BLACKSBURG — Feet and legs were scattered around a crowded room on South Main Street on a recent Tuesday afternoon, and the sound of saws and hammers echoed from deep inside the building.
This is the expanding headquarters of Hope to Walk, a nonprofit dedicated to building low-tech, low-cost prosthetic legs for the world’s poorest amputees. And for several weeks now, volunteers have been remodeling the group’s facilities to make room for expanded training and manufacturing.
Over the past six years, professional prosthetist Phil Johnson has developed a $100 below-the-knee prosthetic device that has allowed Hope to Walk put more than 600 adults and children back on their feet in Honduras, Guatemala, Haiti, Vietnam and the Bahamas.
But this year, the global coronavirus pandemic has put a hitch in the group’s step.
Normally volunteers would be flying off for weeklong trips to fit legs for the needy and train locals to continue that work. But the group has been grounded since February, Marketing Director Kristen Staples said.

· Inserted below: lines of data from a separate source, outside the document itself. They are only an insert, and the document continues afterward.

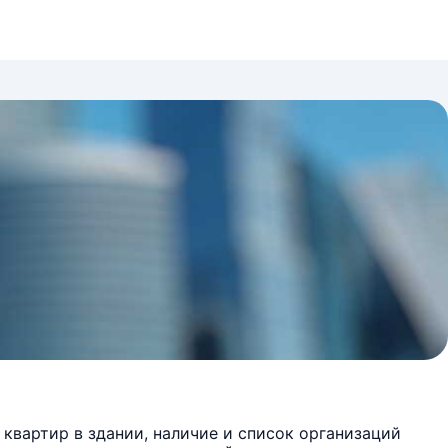
квартир в здании, наличие и список организаций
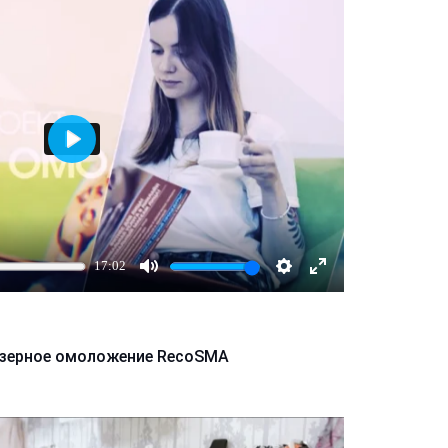
Играть
17:02
Mute
Настройки
Enter
fullscreen
азерное омоложение RecoSMA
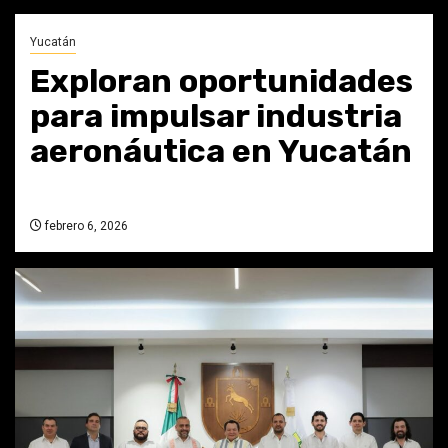
Yucatán
Exploran oportunidades
para impulsar industria
aeronáutica en Yucatán
febrero 6, 2026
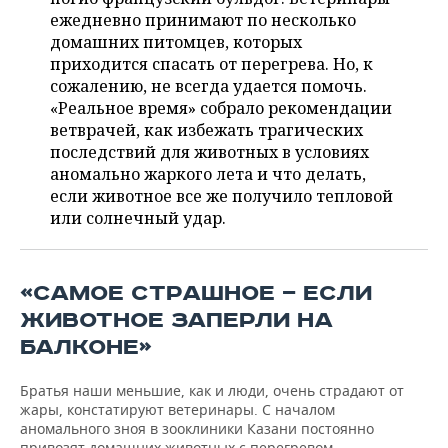
ВОДНЫЕ ВИДЫ СПОРТА
ОБРАЗОВАНИЕ
ежедневно принимают по несколько
домашних питомцев, которых
ХОККЕЙ С МЯЧОМ
ПРОИСШЕСТВИЯ
приходится спасать от перегрева. Но, к
сожалению, не всегда удается помочь.
«Реальное время» собрало рекомендации
ветврачей, как избежать трагических
последствий для животных в условиях
аномально жаркого лета и что делать,
если животное все же получило тепловой
или солнечный удар.
«САМОЕ СТРАШНОЕ — ЕСЛИ
ЖИВОТНОЕ ЗАПЕРЛИ НА
БАЛКОНЕ»
Братья наши меньшие, как и люди, очень страдают от
жары, констатируют ветеринары. С началом
аномального зноя в зооклиники Казани постоянно
привозят домашних животных с перегревом.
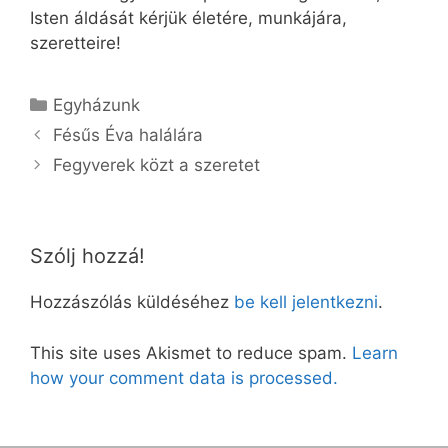
Isten áldását kérjük életére, munkájára,
szeretteire!
Kategória
Egyházunk
Fésűs Éva halálára
Fegyverek közt a szeretet
Szólj hozzá!
Hozzászólás küldéséhez
be kell jelentkezni
.
This site uses Akismet to reduce spam.
Learn
how your comment data is processed.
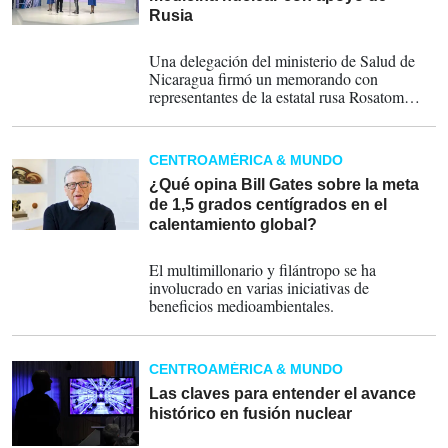
Rusia
27-03-2024
Una delegación del ministerio de Salud de
Nicaragua firmó un memorando con
representantes de la estatal rusa Rosatom
Health Technologies.
CENTROAMÉRICA & MUNDO
¿Qué opina Bill Gates sobre la meta
de 1,5 grados centígrados en el
calentamiento global?
09-04-2023
El multimillonario y filántropo se ha
involucrado en varias iniciativas de
beneficios medioambientales.
CENTROAMÉRICA & MUNDO
Las claves para entender el avance
histórico en fusión nuclear
14-12-2022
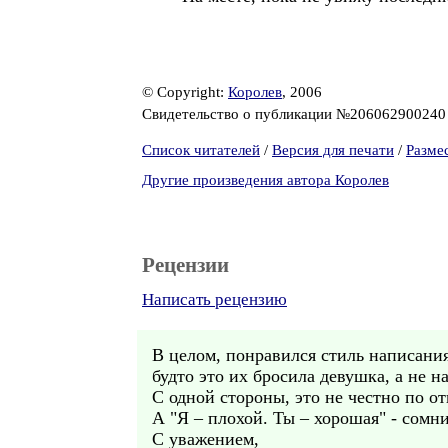
© Copyright:
Королев
, 2006
Свидетельство о публикации №20606290024
Список читателей
/
Версия для печати
/
Разме
Другие произведения автора Королев
Рецензии
Написать рецензию
В целом, понравился стиль написания
будто это их бросила девушка, а не н
С одной стороны, это не честно по о
А "Я – плохой. Ты – хорошая" - сомн
С уважением,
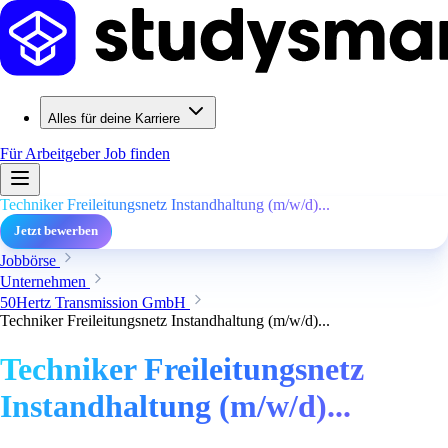
Alles für deine Karriere
Für Arbeitgeber
Job finden
Techniker Freileitungsnetz Instandhaltung (m/w/d)...
Jetzt bewerben
Jobbörse
Unternehmen
50Hertz Transmission GmbH
Techniker Freileitungsnetz Instandhaltung (m/w/d)...
Techniker Freileitungsnetz
Instandhaltung (m/w/d)...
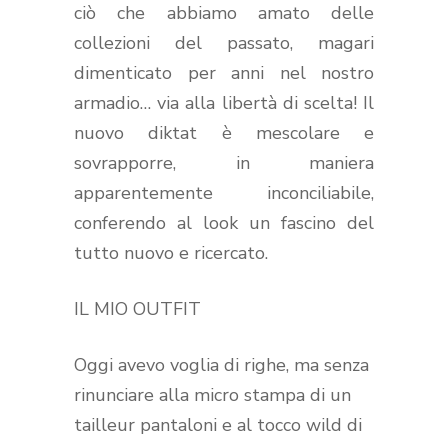
ciò che abbiamo amato delle
collezioni del passato, magari
dimenticato per anni nel nostro
armadio… via alla libertà di scelta! Il
nuovo diktat è mescolare e
sovrapporre, in maniera
apparentemente inconciliabile,
conferendo al look un fascino del
tutto nuovo e ricercato.
IL MIO OUTFIT
Oggi avevo voglia di righe, ma senza
rinunciare alla micro stampa di un
tailleur pantaloni e al tocco wild di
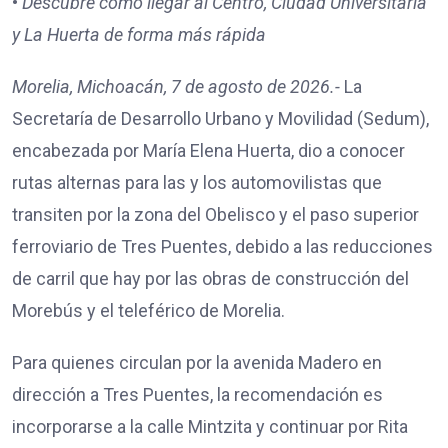
•
Descubre cómo llegar al Centro, Ciudad Universitaria
y La Huerta de forma más rápida
Morelia, Michoacán, 7 de agosto de 2026.-
La
Secretaría de Desarrollo Urbano y Movilidad (Sedum),
encabezada por María Elena Huerta, dio a conocer
rutas alternas para las y los automovilistas que
transiten por la zona del Obelisco y el paso superior
ferroviario de Tres Puentes, debido a las reducciones
de carril que hay por las obras de construcción del
Morebús y el teleférico de Morelia.
Para quienes circulan por la avenida Madero en
dirección a Tres Puentes, la recomendación es
incorporarse a la calle Mintzita y continuar por Rita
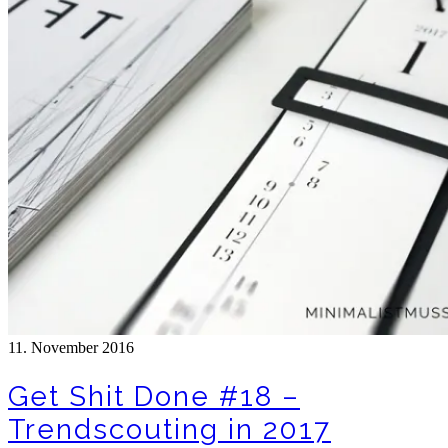
11. November 2016
Get Shit Done #18 –
Trendscouting in 2017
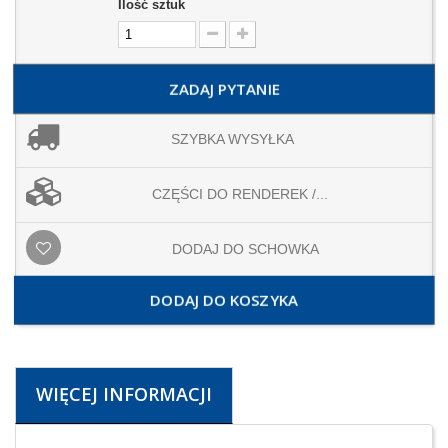
Ilość sztuk
ZADAJ PYTANIE
SZYBKA WYSYŁKA
CZĘŚCI DO RENDEREK /...
DODAJ DO SCHOWKA
DODAJ DO KOSZYKA
WIĘCEJ INFORMACJI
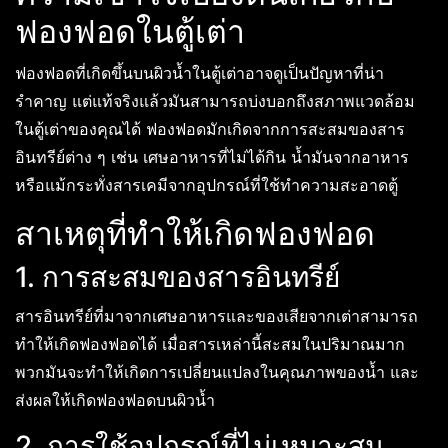
ฟองฟอดในตู้เต่า
ฟองฟอดที่เกิดขึ้นบนผิวน้ำในตู้เต่าอาจดูเป็นปัญหาที่น่า
รำคาญ แต่แท้จริงแล้วมันสามารถบ่งบอกถึงสภาพแวดล้อม
ในตู้เต่าของคุณได้ ฟองฟอดมักเกิดจากการสะสมของสาร
อินทรีย์ต่าง ๆ เช่น เศษอาหารที่ไม่ได้กิน น้ำมันจากอาหาร
หรือแม้กระทั่งสารเคมีจากอุปกรณ์ที่ใช้ทำความสะอาดตู้
สาเหตุที่ทำให้เกิดฟองฟอด
1. การสะสมของสารอินทรีย์
สารอินทรีย์ที่มาจากเศษอาหารและของเสียจากเต่าสามารถ
ทำให้เกิดฟองฟอดได้ เมื่อสารเหล่านี้สะสมในปริมาณมาก
พวกมันจะทำให้เกิดการเปลี่ยนแปลงในคุณภาพของน้ำ และ
ส่งผลให้เกิดฟองฟอดบนผิวน้ำ
2. การใช้อุปกรณ์ที่ไม่เหมาะสม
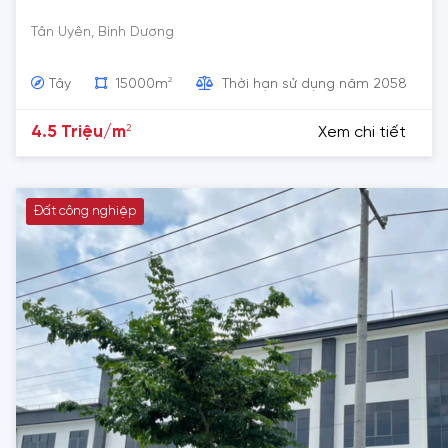
Tân Uyên, Bình Dương
2
Tây
15000m
Thời hạn sử dụng năm 2058
2
4.5 Triệu/m
Xem chi tiết
Đất công nghiệp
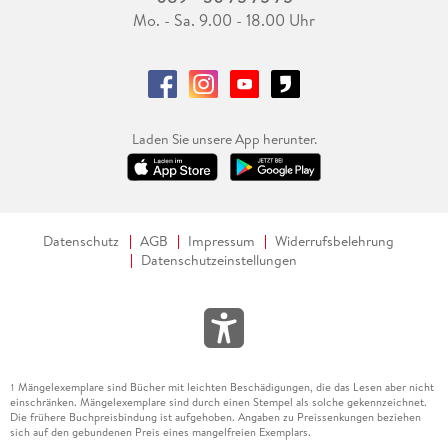
Mo. - Sa. 9.00 - 18.00 Uhr
Laden Sie unsere App herunter.
Datenschutz
AGB
Impressum
Widerrufsbelehrung
Datenschutzeinstellungen
Mängelexemplare sind Bücher mit leichten Beschädigungen, die das Lesen aber nicht
1
einschränken. Mängelexemplare sind durch einen Stempel als solche gekennzeichnet.
Die frühere Buchpreisbindung ist aufgehoben. Angaben zu Preissenkungen beziehen
sich auf den gebundenen Preis eines mangelfreien Exemplars.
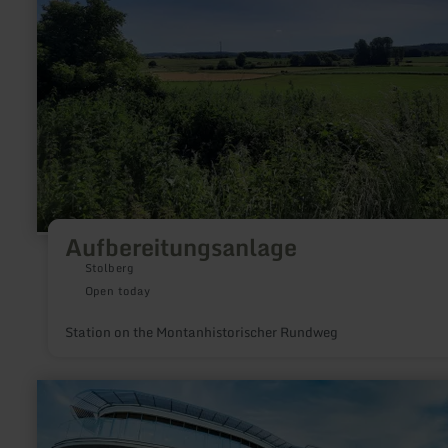
about:
Aufbereitungsanlage
Aufbereitungsanlage
Stolberg
Open today
Station on the Montanhistorischer Rundweg
learn
more
about:
Bungert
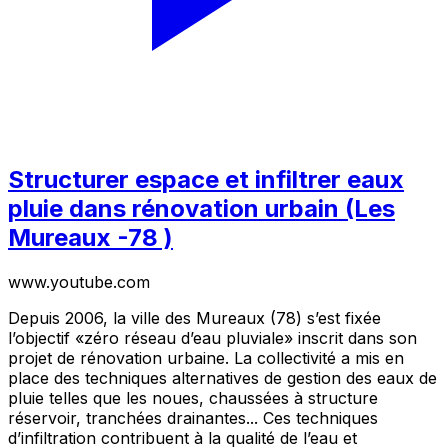
Structurer espace et infiltrer eaux
pluie dans rénovation urbain (Les
Mureaux -78 )
www.youtube.com
Depuis 2006, la ville des Mureaux (78) s’est fixée
l’objectif «zéro réseau d’eau pluviale» inscrit dans son
projet de rénovation urbaine. La collectivité a mis en
place des techniques alternatives de gestion des eaux de
pluie telles que les noues, chaussées à structure
réservoir, tranchées drainantes... Ces techniques
d’infiltration contribuent à la qualité de l’eau et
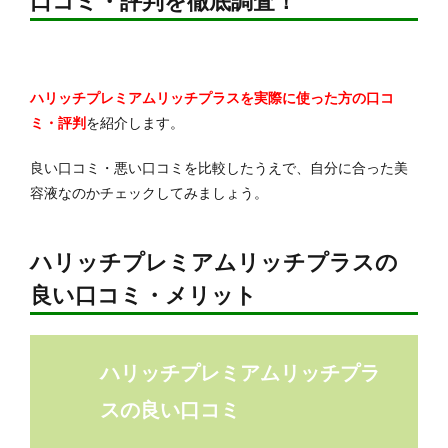
口コミ・評判を徹底調査！
ハリッチプレミアムリッチプラスを実際に使った方の口コ
ミ・評判
を紹介します。
良い口コミ・悪い口コミを比較したうえで、自分に合った美
容液なのかチェックしてみましょう。
ハリッチプレミアムリッチプラスの
良い口コミ・メリット
ハリッチプレミアムリッチプラ
スの良い口コミ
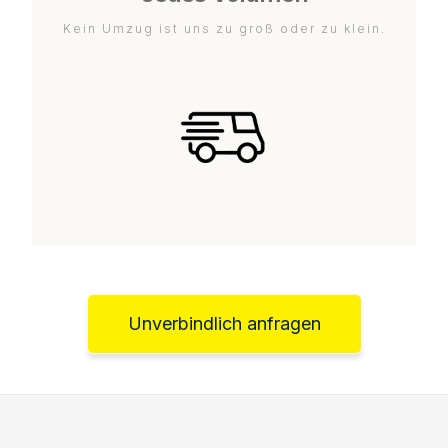
Kein Umzug ist uns zu groß oder zu klein.
Unverbindlich anfragen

A trip to fit new prosthetics that was set for March was canceled, and a wall calendar of the groups’ events has been written over in red letters: COVID. One of those, a 5K fundraiser, had been scheduled in Johnson City, Tennessee, where a group of supporters lives, she said. Its cancellation seemed at first to be a setback but now has created a new opportunity.
Hope to Walk has made the 5K a virtual project and hopes to raise at least $50,000 with the effort, but more importantly, they hope to cultivate as much global awareness as they can, Staples said.
Participants are asked to register as individuals or groups at Hope to Walk’s website, make a donation and on Aug. 8-9 run, walk or roll 3.1 miles in support of more than 30 million amputees worldwide who lack access to prosthetics, according to World Health Organization estimates. Registration is free and all donations are accepted.
Staples said participants are asked to post photos and videos of their 5K journey on social media using #wewalksotheycan.
“Anyone can participate, any way they want to participate, any time during that weekend, anywhere they are,” Staples said.
Johnson said he’s going to do his miles in as many different ways as possible, perhaps including his mountain unicycle, which he actually rides down mountains, he said.
The group will still organize in-person 5K events in the future, but they may be held in conjunction with a virtual event, Staples said.
“I actually do think this is the model going forward. Our story is compelling to people not just in Southwest Virginia,” Staples said. “I want to make sure someone in Oregon knows about us, and somebody in Bangladesh — wherever they are.”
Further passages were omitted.